Il est vrai que cette crise du H1N1 est assez nouvelle en termes de gestion. Pour le SIDA, il n´y avait pas du tout cette anticipation…

Et même, au contraire, les leçons du SIDA étaient de donner le plus vite possible les médicaments quand vous les avez. La controverse sur le SIDA, c´était que les mouvements, notamment homosexuels, réclamaient les médicaments quand les médecins affirmaient ne pas avoir fait toutes les épreuves. Les gens leur répondaient qu´ils feraient les épreuves sur leur propre corps. Les leçons du SIDA ne pouvaient donc pas être appliquées au H1N1. Et même, d´une certaine façon, les décideurs ont été assez intelligents pour tirer les leçons du SIDA. En revanche, le principe de précaution qui venait, à mon avis, de la vache folle, s´est retourné contre les décideurs. Voilà comment j´analyse la crise. Mon analyse c´est en terme de crise : il y a eu le SIDA, la vache folle, et puis il y a quelque chose autour de la grippe aviaire et de la grippe porcine/H1N1.

D´ailleurs, elle a changé de nom

Oui, la France est un des seuls pays à avoir changé le nom. D´ailleurs ça aurait pu être sujet de controverse : pourquoi est-ce que la France est le seul pays à avoir changé ? Parce qu´il y a le lobby porcin qui ne voulait pas qu´on arrête d´acheter du porc.
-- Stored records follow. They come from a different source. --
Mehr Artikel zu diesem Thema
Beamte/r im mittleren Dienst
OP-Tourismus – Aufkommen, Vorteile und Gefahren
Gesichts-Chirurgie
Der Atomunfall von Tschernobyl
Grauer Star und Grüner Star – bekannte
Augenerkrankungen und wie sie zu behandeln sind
Dans votre livre, vous décrivez la grippe A (H1N1) comme un fait social total et vous évoquez la possibilité d´un mythe de la pandémie ?
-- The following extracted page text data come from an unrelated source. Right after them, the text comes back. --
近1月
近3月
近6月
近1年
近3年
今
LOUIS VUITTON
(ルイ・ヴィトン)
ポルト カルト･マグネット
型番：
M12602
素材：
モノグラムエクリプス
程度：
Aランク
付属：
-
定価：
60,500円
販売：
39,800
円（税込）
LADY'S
Le concept de "fait social total" vient de Marcel Mauss. Par fait social total, j´entendais un phénomène apparemment microscopique - transmission d´un agent infectieux d´un animal à un humain - qui entraine tout un ensemble de réactions composant une société. Pour Mauss c´était le don, je pense qu´on peut faire la même chose avec les nouvelles infections. C´est-à-dire qu´autour de ce phénomène qui est assez instable et incertain, il va y avoir plein de gens qui vont composer un monde pour essayer de limiter les effets. Mais, ce que je voulais expliquer, c´est pourquoi est-ce que la grippe a tellement intéressé de gens depuis une dizaine d´années. De mon point de vue, le H1N1 n´a fait que rajouter une couche. Il y a eu la question des vaccins, quelque chose dont on débat encore plus dans les médias. Mais déjà en 2005 avec la grippe aviaire, la grippe intéressait des éleveurs, des vétérinaires, des amateurs d´oiseaux, etc. C´est en ce sens que je dis que c´était un mythe. Il y a un emploi un peu technique de la notion et donc polémique par rapport à l´usage qu´on en fait dans le langage courant qui est de dire "c´est un mythe donc ça n´existe pas". Au contraire, je parle de mythe, parce que ça intéresse beaucoup de gens. On ne sait pas pourquoi ça nous intéresse, et si on regarde la structure minimale du mythe, c´est un agent infectieux qui passe d´un animal à un humain et qui peut tous nous tuer. Cela vient des conditions dans lesquels les hommes ont domestiqué les animaux. Si on parle comme Lévi-Strauss, c´est la structure minimale du mythe. Ensuite, autour de cette structure, chaque société va développer un aspect différent.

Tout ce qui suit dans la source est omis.